Amblyopia and Strabismus by Monocular Corneal Opacity Following Suspected Epidemic Keratoconjunctivitis in Infancy
- Amblyopia and Strabismus by Monocular Corneal Opacity Following Suspected Epidemic Keratoconjunctivitis in Infancy
- 김명미; 구병영[구병영]; 손준혁
- Amblyopia; Corneal opacity; Keratoconjunctivitis; Strabismus
- Issue Date
- Korean Journal of Ophthalmology, v.25, no.4, pp.257 - 261
- Purpose: To identify the long term clinical course of amblyopia and strabismus that developed secondary to a monocular corneal opacity following suspected epidemic keratoconjunctivitis (EKC) in infancy.
Methods: This was a retrospective study analyzing the medical records of seven patients, treated in our clinic, who were followed for more than five years.
Results: Four patients in our clinic underwent a corneal ulcer treatment following suspected EKC. Each developed a monocular corneal opacity. Three patients with a chief complaint of corneal opacity were transferred to our clinic from other clinics. These patients had documented histories of treatment for EKC in infancy. All patients were treated with early occlusion therapy, but amblyopia persisted in four patients. Furthermore, all patients had strabismus and showed a significant reduction of stereoscopic vision.

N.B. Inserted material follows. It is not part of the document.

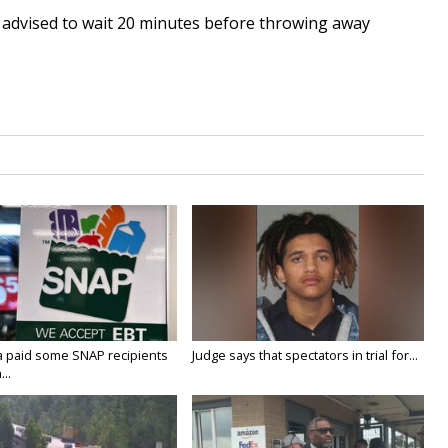
re advised to wait 20 minutes before throwing away
a paid some SNAP recipients
Judge says that spectators in trial for...
..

Conclusions: Although infants with EKC are not always cooperative, slit lamp examination should be performed as early as possible, and appropriate medical treatment should be performed, thus reducing the development of corneal opacity. Careful follow up should be regularly performed, and the occurrence of amblyopia or strabismus should be verified at an early stage using visual acuity or ocular alignment examination. Ophthalmologic treatments,including active occlusion therapy, should also be pursued.